Although the epa report has been blocked, in a landmark decision on July 24, 2001, a federal appeals court ordered the us government to rewrite standards for hazardous waste incinerators and cement kilns, ruling that the nation lacked proper limits on airborne emissions of dioxins. It is expected that as more judicial pressure is put on the government, the day is not far when the final epa report is made public.

Internationally infamous
There is a fast recognition worldwide that incineration is a dirty option and should be grounded

Dioxin scare was responsible for the toppling of the Belgian coalition government in 1999. Milk, eggs, dairy products, pork and beef products exported by Belgium were tainted with dioxin found in animal feed.
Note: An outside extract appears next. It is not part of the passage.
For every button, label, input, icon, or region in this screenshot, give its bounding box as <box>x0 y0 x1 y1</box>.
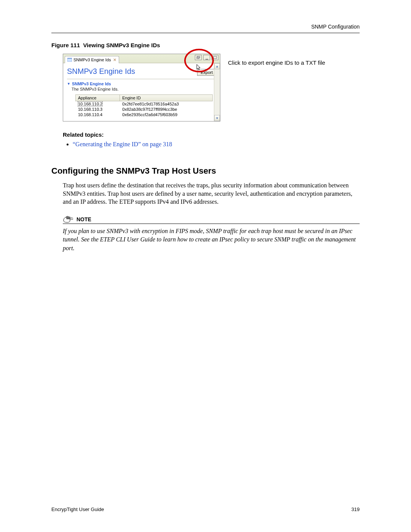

This was tracked to the waste from pcb oils, illegally disposed of into food oils. The European Commission (EC) initiated proceedings against Belgium for violating European Union rules on consumer protection and information.

Like Belgium, Britain is also being haunted by the ghost of the foot and mouth disease, which spelt terror last year. Britain's Food Standards Agency (FSA) has recently said that dioxins from giant foot and mouth funeral pyres may have contaminated milk in nearby farms. The agency has informed dairy farmers about the possibility of higher levels of dioxins present in dairy herds within two kilometres of the pyres.

The dioxin alarm for the Europeans is getting louder and louder. In May 2000, the European Scientific Committee on Food (SCF) found that 80 per cent of human exposure to dioxins is from food of animal origin such as fish, meat and dairy products. While warning that the current average daily human dietary intake of dioxins in Europe is 1.2-3 pg/kg body weight, and has found high levels of dioxins in seafood in Europe.